Washington, Oct 15 (): The first rock collected by NASA’s Mars Curiosity rover was tested and said that the rock is more unusual than the Red planet’s rock, but scientists have learnt that the rock is more similar to a rock found on Earth.

Three weeks ago for the first time, Curiosity rover took a football size pyramid shape rock using its robotic arm. The rock was named “Jake Matijevic.” The sample rock was shot with a laser dozens of times.

When Curiosity rover studied the rock, Jake Matijevic 3 weeks ago, the rock was not expected to have more scientific value; it was thought it was just an early chance to make use of the robot’s analysis instruments in unison.

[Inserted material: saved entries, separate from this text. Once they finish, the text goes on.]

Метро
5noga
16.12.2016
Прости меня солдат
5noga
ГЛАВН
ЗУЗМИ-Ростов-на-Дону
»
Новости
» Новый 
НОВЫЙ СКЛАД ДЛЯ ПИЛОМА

Jake Matijevic drew its first attention through its weathered appearance. Then, the rover team used two instruments to study the chemical makeup of the rock. Jake Matijevic was the first rock analysed by the rover’s arm-mounted Alpha Particle X-Ray Spectrometer (APXS) instrument and about the thirtieth rock examined by the Chemistry and Camera (ChemCam) instrument.

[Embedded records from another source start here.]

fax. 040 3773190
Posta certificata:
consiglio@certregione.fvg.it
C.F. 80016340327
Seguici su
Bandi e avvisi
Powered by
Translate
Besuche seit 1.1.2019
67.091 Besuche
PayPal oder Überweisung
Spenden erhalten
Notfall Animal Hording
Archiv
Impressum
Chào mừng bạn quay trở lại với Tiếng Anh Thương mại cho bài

Scientists were surprised; they said on Thursday the rock was found to be high in elements consistent with the mineral feldspar, such as sodium and potassium, and low in elements such as magnesium and iron. It is not similar to the other rocks found on Mars.

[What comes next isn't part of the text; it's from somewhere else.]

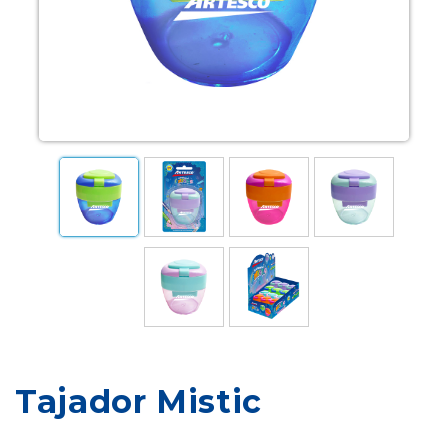
Tajador Mistic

Edward Stolper said the rock resembles more of igneous rocks formed from the molten material, which are found on Earth in some places like Hawaii. Those rocks are formed under high pressure, deep underground and once contained water. They do not know the age of the Martian rock.

Curiosity Rover landed in August in the Mars’ equatorial region Gale Crater, and has almost driven 500m eastwards since then. The goal of Curiosity is to determine if the Gale ever held environments that allowed microbial life to flourish.